Fun fact for LGBTQ History Month: Ada Lovelace, widely acknowledged to be the world’s first computer programmer and the founder of scientific computing, had a queer dad.
Lovelace’s father was George Gordon, Lord Byron, the Romantic poet whose flamboyant personality and affairs with both men and women made him one of the most colorful figures of his age. If one were to apply a modern term, we’d probably call him bisexual, but given his personality, I’m guessing he might identify as “pansexual” himself if born today. We should always be careful applying such terms to historical figures, of course—but at the very least, it seems clear he fell under our big queer umbrella.
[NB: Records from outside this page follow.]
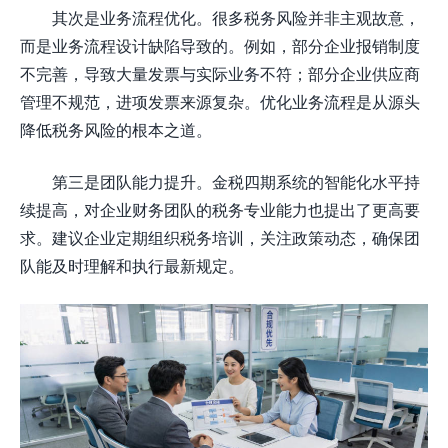
其次是业务流程优化。很多税务风险并非主观故意，
而是业务流程设计缺陷导致的。例如，部分企业报销制度
不完善，导致大量发票与实际业务不符；部分企业供应商
管理不规范，进项发票来源复杂。优化业务流程是从源头
降低税务风险的根本之道。
第三是团队能力提升。金税四期系统的智能化水平持
续提高，对企业财务团队的税务专业能力也提出了更高要
求。建议企业定期组织税务培训，关注政策动态，确保团
队能及时理解和执行最新规定。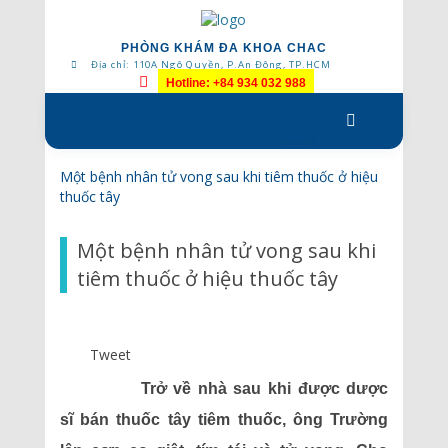
PHÒNG KHÁM ĐA KHOA CHAC
Địa chỉ: 110A Ngô Quyền, P.An Đông, TP.HCM
Hotline: +84 934 032 988
Skip
to
content
Một bệnh nhân tử vong sau khi tiêm thuốc ở hiệu
thuốc tây
Một bệnh nhân tử vong sau khi
tiêm thuốc ở hiệu thuốc tây
Tweet
Trở về nhà sau khi được dược
sĩ bán thuốc tây tiêm thuốc, ông Trường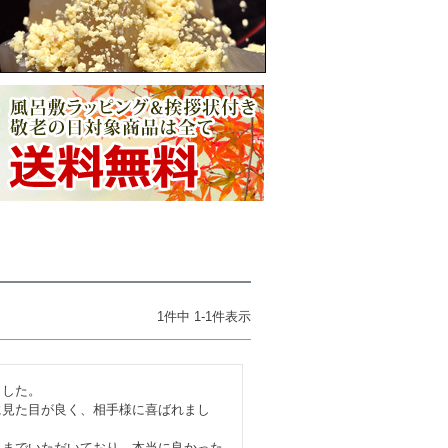
1
件中
1
-
1
件表示
した。

に見た目が良く、相手様に喜ばれまし
礼までいただいており、本当に良かった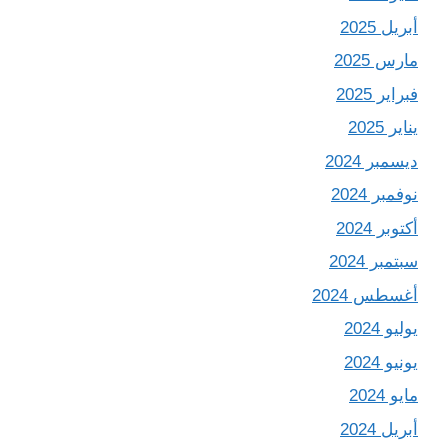
أبريل 2025
مارس 2025
فبراير 2025
يناير 2025
ديسمبر 2024
نوفمبر 2024
أكتوبر 2024
سبتمبر 2024
أغسطس 2024
يوليو 2024
يونيو 2024
مايو 2024
أبريل 2024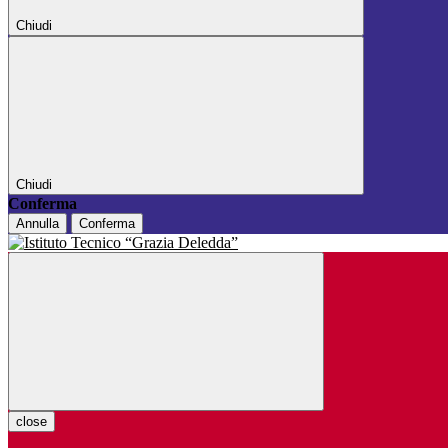
Chiudi
Chiudi
Conferma
Annulla
Conferma
close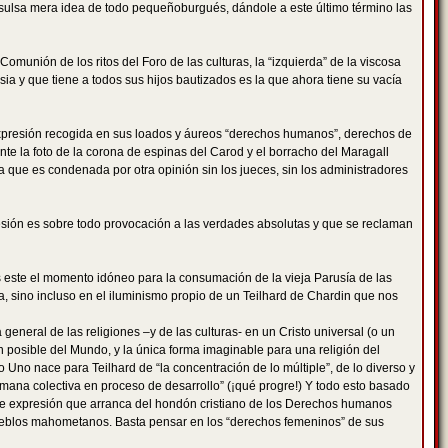
insulsa mera idea de todo pequeñoburgués, dándole a este último término las
 Comunión de los ritos del Foro de las culturas, la “izquierda” de la viscosa
sia y que tiene a todos sus hijos bautizados es la que ahora tiene su vacía
expresión recogida en sus loados y áureos “derechos humanos”, derechos de
nte la foto de la corona de espinas del Carod y el borracho del Maragall
a que es condenada por otra opinión sin los jueces, sin los administradores
resión es sobre todo provocación a las verdades absolutas y que se reclaman
es este el momento idóneo para la consumación de la vieja Parusía de las
a, sino incluso en el iluminismo propio de un Teilhard de Chardin que nos
 general de las religiones –y de las culturas- en un Cristo universal (o un
 posible del Mundo, y la única forma imaginable para una religión del
lo Uno nace para Teilhard de “la concentración de lo múltiple”, de lo diverso y
n humana colectiva en proceso de desarrollo” (¡qué progre!) Y todo esto basado
ad de expresión que arranca del hondón cristiano de los Derechos humanos
 pueblos mahometanos. Basta pensar en los “derechos femeninos” de sus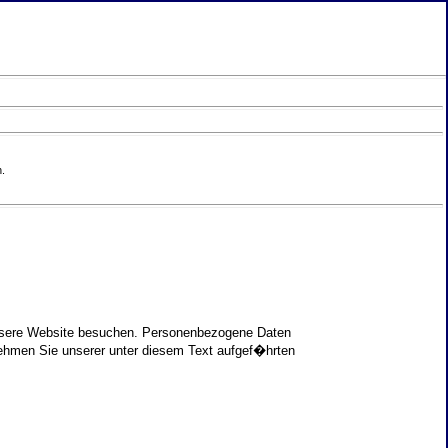
.
unsere Website besuchen. Personenbezogene Daten
nehmen Sie unserer unter diesem Text aufgef�hrten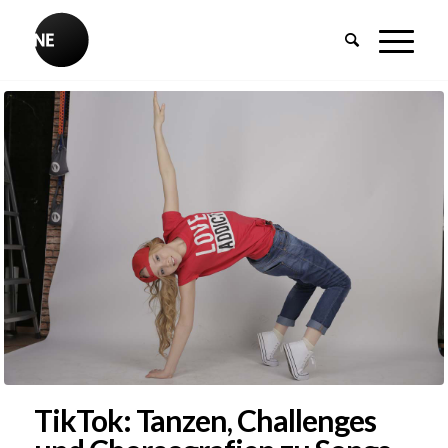
TikTok: Tanzen, Challenges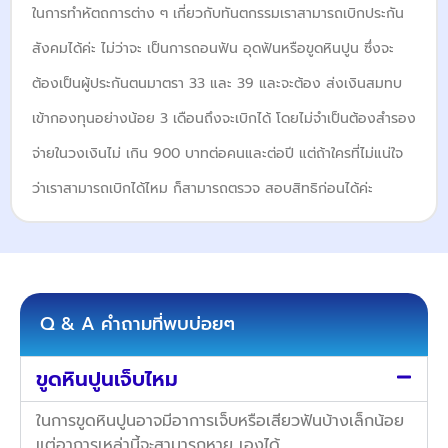
ในการทำหัตถการต่าง ๆ เกี่ยวกับทันตกรรมเราสามารถเบิกประกัน
สังคมได้ค่ะ ไม่ว่าจะ เป็นการถอนฟัน อุดฟันหรือขูดหินปูน ซึ่งจะ
ต้องเป็นผู้ประกันตนมาตรา 33 และ 39 และจะต้อง ส่งเงินสมทบ
เข้ากองทุนอย่างน้อย 3 เดือนถึงจะเบิกได้ โดยไม่จำเป็นต้องสำรอง
จ่ายในวงเงินไม่ เกิน 900 บาทต่อคนและต่อปี แต่ถ้าใครที่ไม่แน่ใจ
ว่าเราสามารถเบิกได้ไหม ก็สามารถตรวจ สอบสิทธิก่อนได้ค่ะ
Q & A คำถามที่พบบ่อยๆ ​
ขูดหินปูนเจ็บไหม
ในการขูดหินปูนอาจมีอาการเจ็บหรือเสียวฟันบ้างเล็กน้อย
แต่อาการเหล่านี้จะสามารถหาย เองได้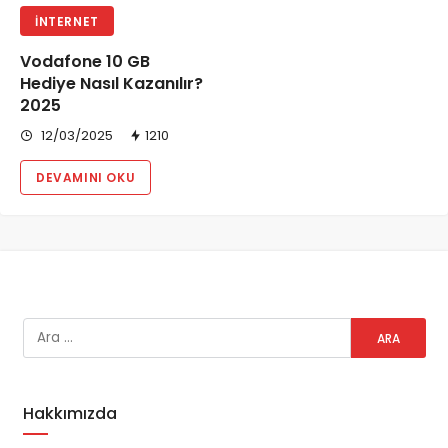
İNTERNET
Vodafone 10 GB
Hediye Nasıl Kazanılır?
2025
12/03/2025
1210
DEVAMINI OKU
Hakkımızda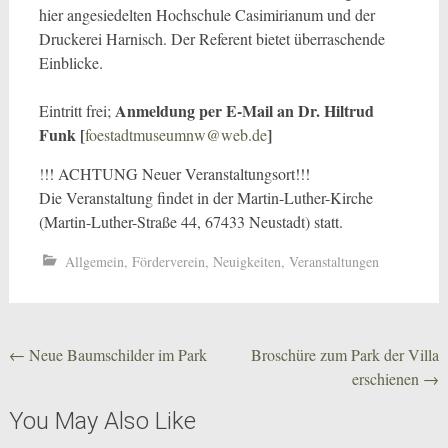
hier angesiedelten Hochschule Casimirianum und der
Druckerei Harnisch. Der Referent bietet überraschende
Einblicke.
Anmeldung per E-Mail an Dr. Hiltrud
Eintritt frei;
Funk [
]
foestadtmuseumnw@web.de
!
!! ACHTUNG Neuer Veranstaltungsort!!!
Die Veranstaltung findet in der Martin-Luther-Kirche
(Martin-Luther-Straße 44, 67433 Neustadt) statt.
Allgemein
,
Förderverein
,
Neuigkeiten
,
Veranstaltungen
Beitragsnavigation
←
Neue Baumschilder im Park
Broschüre zum Park der Villa
erschienen
→
You May Also Like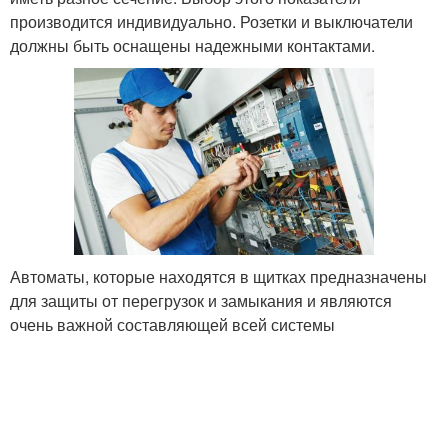
производится индивидуально. Розетки и выключатели
должны быть оснащены надежными контактами.
Автоматы, которые находятся в щитках предназначены
для защиты от перегрузок и замыкания и являются
очень важной составляющей всей системы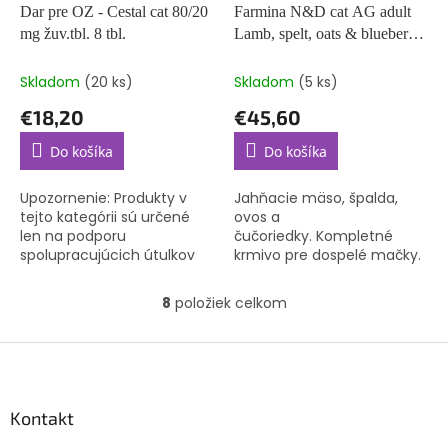
Dar pre OZ - Cestal cat 80/20
Farmina N&D cat AG adult
mg žuv.tbl. 8 tbl.
Lamb, spelt, oats & blueberry
5 kg
Skladom
(20 ks)
Skladom
(5 ks)
€18,20
€45,60
Do košíka
Do košíka
Upozornenie: Produkty v
Jahňacie mäso, špalda,
tejto kategórii sú určené
ovos a
len na podporu
čučoriedky. Kompletné
spolupracujúcich útulkov
krmivo pre dospelé mačky.
alebo občianskych
združení. Objednávky na
8
položiek celkom
O
súkromné adresy nebudú
v
akceptované ani...
l
Z
á
á
d
p
a
ä
Kontakt
c
t
i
Granted, Lord Byron left Ada’s mother, Anne Isabella Milbanke, Baroness Wentworth, a month after their daughter’s birth, and died in 1824 when the girl was eight years old. He’s hardly a model of fatherhood. Nevertheless, Ada knew he was her father and had read his poetry, although, the Finding Ada website tells us, “she cared little for it.” She felt a bond with him, however, the site says:
The older Ada got, the more she identified with her father, writing once that she understood his impulses as she too hated any kind of restraint. In the end, she chose to be buried next to him at the Church of St. Mary Magdalene in Hucknall, Nottingham.
That means computing and everything built on it—from the Internet to the decryption of the human genome to the Roomba—owes a great debt to someone who today might proudly call herself queerspawn.